[Dataset excerpts]
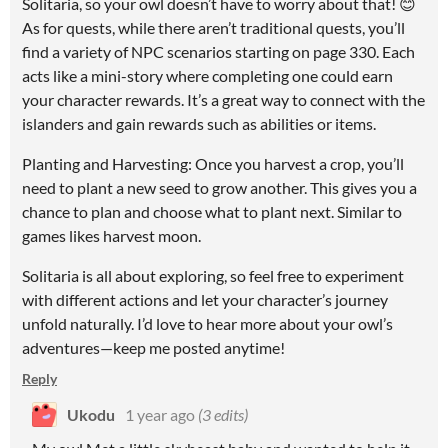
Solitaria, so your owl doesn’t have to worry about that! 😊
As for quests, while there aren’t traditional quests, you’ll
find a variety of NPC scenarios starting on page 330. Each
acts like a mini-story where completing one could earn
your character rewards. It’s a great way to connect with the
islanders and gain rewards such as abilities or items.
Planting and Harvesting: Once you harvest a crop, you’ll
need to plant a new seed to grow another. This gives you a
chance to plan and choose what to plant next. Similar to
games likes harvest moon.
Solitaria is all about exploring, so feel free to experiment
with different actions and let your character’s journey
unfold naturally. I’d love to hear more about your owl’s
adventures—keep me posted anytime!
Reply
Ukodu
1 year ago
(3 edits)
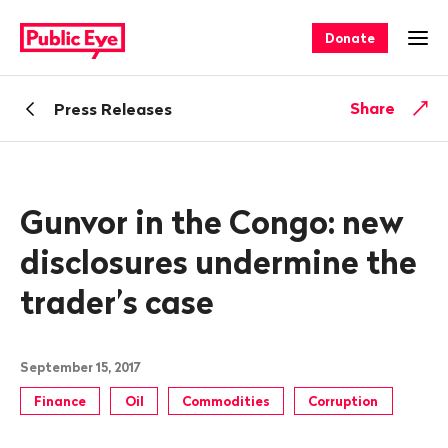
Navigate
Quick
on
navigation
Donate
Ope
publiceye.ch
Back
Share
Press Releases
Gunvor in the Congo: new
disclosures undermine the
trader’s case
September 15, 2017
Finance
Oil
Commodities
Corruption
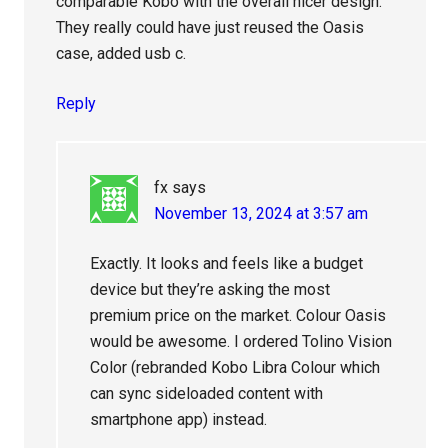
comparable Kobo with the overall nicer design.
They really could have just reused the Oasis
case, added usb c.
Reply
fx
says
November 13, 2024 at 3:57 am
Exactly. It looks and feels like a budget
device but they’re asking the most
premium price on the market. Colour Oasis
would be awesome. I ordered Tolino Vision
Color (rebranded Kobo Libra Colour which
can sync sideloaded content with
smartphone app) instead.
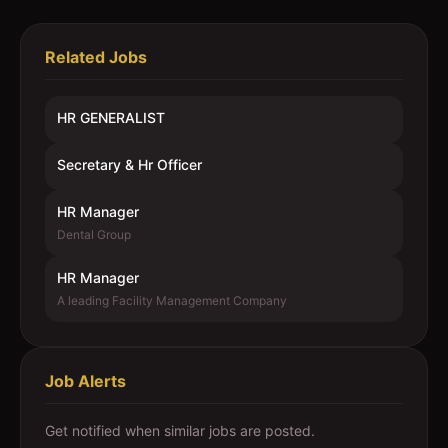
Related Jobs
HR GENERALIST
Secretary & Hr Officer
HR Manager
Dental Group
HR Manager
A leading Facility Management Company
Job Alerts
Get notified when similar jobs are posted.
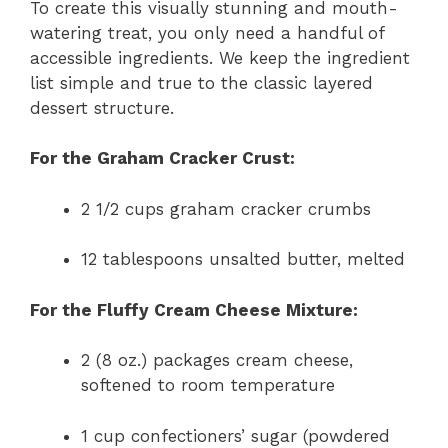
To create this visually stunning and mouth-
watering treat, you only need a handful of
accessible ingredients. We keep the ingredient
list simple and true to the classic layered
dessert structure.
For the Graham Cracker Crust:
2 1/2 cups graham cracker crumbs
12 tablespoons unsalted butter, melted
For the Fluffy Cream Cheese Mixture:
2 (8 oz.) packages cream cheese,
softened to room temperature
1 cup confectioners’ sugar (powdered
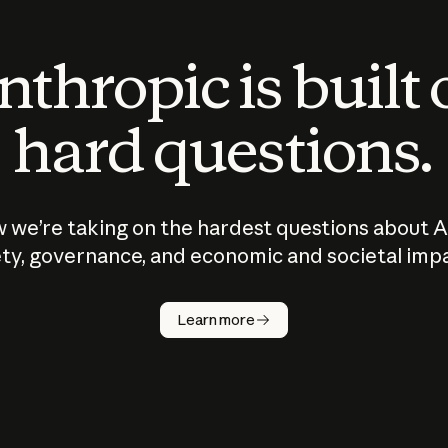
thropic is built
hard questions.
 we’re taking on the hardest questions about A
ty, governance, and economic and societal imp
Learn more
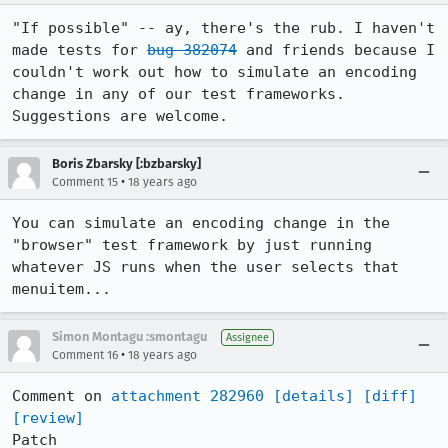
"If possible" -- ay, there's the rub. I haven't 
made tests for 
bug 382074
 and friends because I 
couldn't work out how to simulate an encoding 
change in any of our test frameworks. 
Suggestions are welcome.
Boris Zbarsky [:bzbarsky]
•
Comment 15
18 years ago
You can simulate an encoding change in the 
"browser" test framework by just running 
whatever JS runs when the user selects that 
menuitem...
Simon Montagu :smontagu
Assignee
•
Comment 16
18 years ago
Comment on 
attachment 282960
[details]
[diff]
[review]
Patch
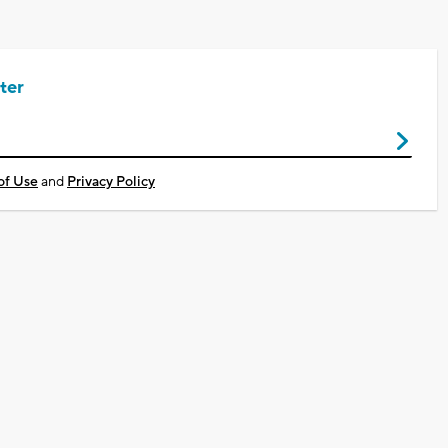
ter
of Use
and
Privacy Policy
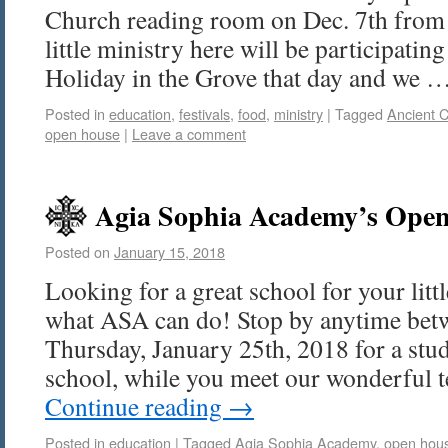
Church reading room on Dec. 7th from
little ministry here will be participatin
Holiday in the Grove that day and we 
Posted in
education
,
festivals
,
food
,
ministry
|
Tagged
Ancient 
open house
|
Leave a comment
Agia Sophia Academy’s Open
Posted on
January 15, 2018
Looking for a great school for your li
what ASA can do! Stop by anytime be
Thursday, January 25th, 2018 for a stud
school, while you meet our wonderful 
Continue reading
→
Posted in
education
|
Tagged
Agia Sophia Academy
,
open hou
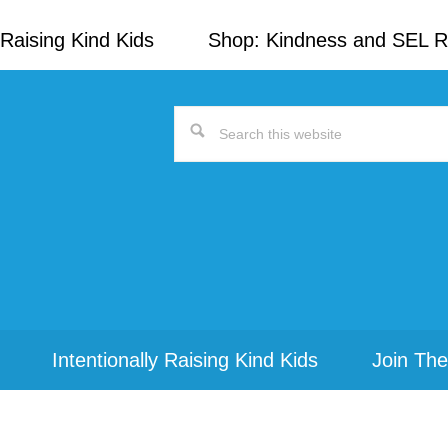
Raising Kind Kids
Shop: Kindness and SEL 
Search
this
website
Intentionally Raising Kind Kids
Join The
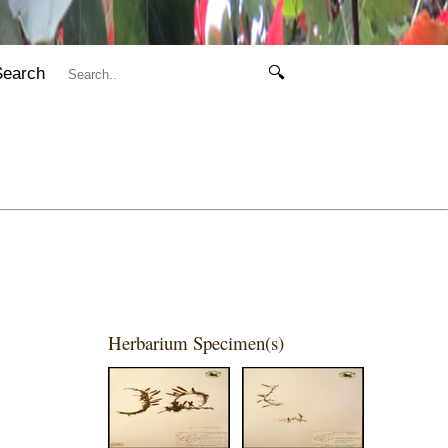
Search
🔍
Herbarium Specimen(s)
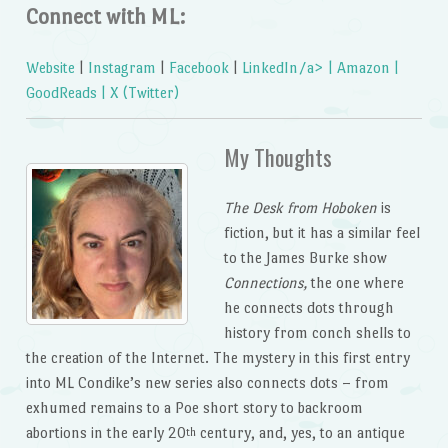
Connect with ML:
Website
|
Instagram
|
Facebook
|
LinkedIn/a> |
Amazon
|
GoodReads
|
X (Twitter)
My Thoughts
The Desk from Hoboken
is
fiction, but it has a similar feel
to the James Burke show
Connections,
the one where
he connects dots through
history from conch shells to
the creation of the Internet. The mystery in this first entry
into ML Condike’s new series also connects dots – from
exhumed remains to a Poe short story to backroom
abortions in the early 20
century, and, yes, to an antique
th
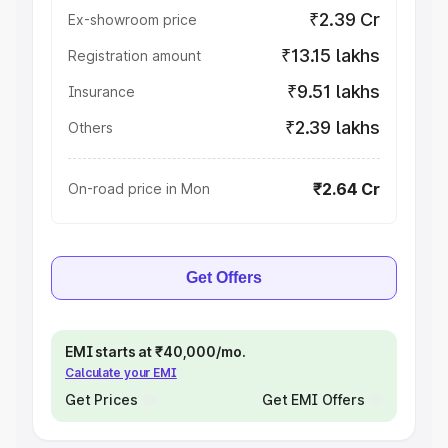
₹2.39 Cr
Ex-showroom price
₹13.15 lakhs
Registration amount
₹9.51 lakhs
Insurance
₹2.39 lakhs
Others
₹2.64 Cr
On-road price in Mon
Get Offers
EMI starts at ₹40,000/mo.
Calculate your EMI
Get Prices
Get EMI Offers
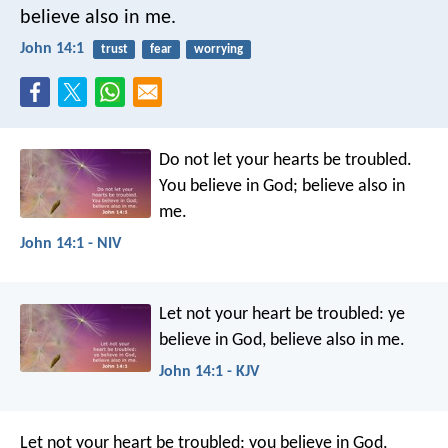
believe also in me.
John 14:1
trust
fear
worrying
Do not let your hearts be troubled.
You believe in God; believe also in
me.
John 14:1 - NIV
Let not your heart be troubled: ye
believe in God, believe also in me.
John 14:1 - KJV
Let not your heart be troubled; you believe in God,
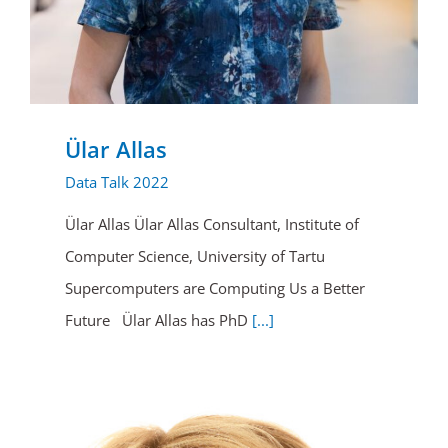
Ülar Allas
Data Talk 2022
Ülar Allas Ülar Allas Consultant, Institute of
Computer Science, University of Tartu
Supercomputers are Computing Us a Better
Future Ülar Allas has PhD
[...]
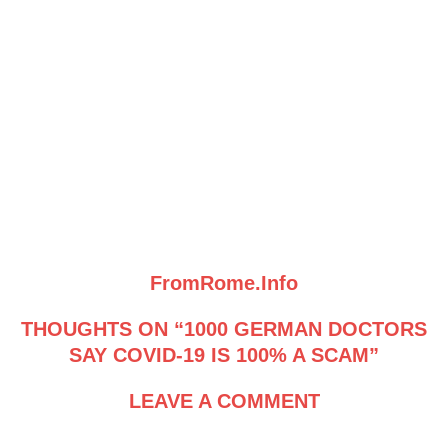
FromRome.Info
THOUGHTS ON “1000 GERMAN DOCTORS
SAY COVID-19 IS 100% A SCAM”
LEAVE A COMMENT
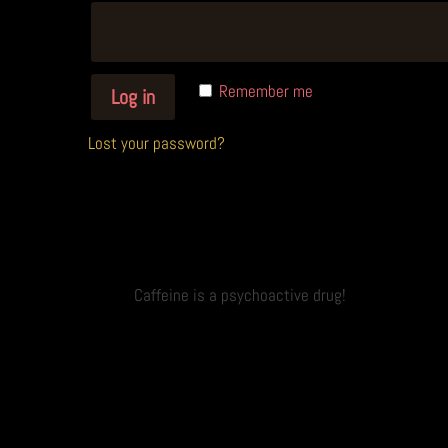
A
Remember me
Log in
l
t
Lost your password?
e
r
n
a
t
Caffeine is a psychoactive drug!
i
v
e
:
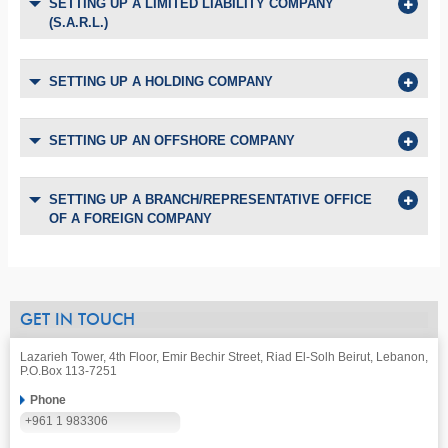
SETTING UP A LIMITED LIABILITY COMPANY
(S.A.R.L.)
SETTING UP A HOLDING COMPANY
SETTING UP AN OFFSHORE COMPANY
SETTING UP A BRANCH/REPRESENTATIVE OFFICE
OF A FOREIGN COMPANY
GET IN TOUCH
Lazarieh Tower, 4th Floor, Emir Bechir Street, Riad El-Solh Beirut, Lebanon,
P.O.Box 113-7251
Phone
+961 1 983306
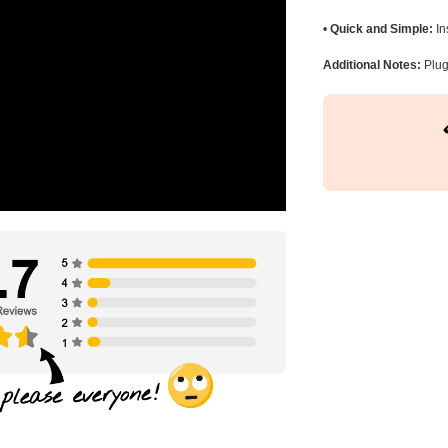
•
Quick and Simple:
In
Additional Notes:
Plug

ACTIVITY: Produce the lines from the first line of the entries through the line that contains "Planting and Harvesting: Once", exactly, leaving the pictures behind.

OUTPUT:
Solitaria, so your owl doesn’t have to worry about that! 😊
As for quests, while there aren’t traditional quests, you’ll
find a variety of NPC scenarios starting on page 330. Each
acts like a mini-story where completing one could earn
your character rewards. It’s a great way to connect with the
islanders and gain rewards such as abilities or items.
Planting and Harvesting: Once you harvest a crop, you’ll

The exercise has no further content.